## What the exercise asks:
Produce an exact transcription of the listing below, omitting the pictures.
[Entries provided — start]
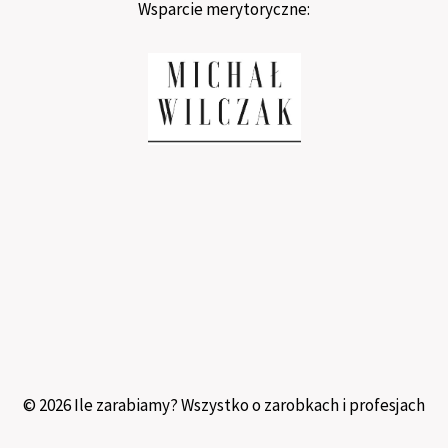
Wsparcie merytoryczne:
© 2026 Ile zarabiamy? Wszystko o zarobkach i profesjach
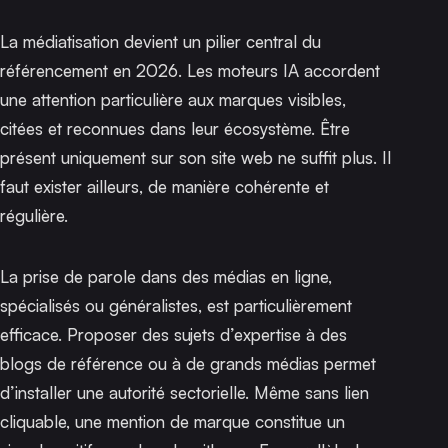
La médiatisation devient un pilier central du
référencement en 2026. Les moteurs IA accordent
une attention particulière aux marques visibles,
citées et reconnues dans leur écosystème. Être
présent uniquement sur son site web ne suffit plus. Il
faut exister ailleurs, de manière cohérente et
régulière.
La prise de parole dans des médias en ligne,
spécialisés ou généralistes, est particulièrement
efficace. Proposer des sujets d’expertise à des
blogs de référence ou à de grands médias permet
d’installer une autorité sectorielle. Même sans lien
cliquable, une mention de marque constitue un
[Entries provided — finish]
## Response to the task:
Wsparcie merytoryczne:
© 2026 Ile zarabiamy? Wszystko o zarobkach i profesjach
La médiatisation devient un pilier central du
référencement en 2026. Les moteurs IA accordent
une attention particulière aux marques visibles,
citées et reconnues dans leur écosystème. Être
présent uniquement sur son site web ne suffit plus. Il
faut exister ailleurs, de manière cohérente et
régulière.
La prise de parole dans des médias en ligne,
spécialisés ou généralistes, est particulièrement
efficace. Proposer des sujets d’expertise à des
blogs de référence ou à de grands médias permet
d’installer une autorité sectorielle. Même sans lien
cliquable, une mention de marque constitue un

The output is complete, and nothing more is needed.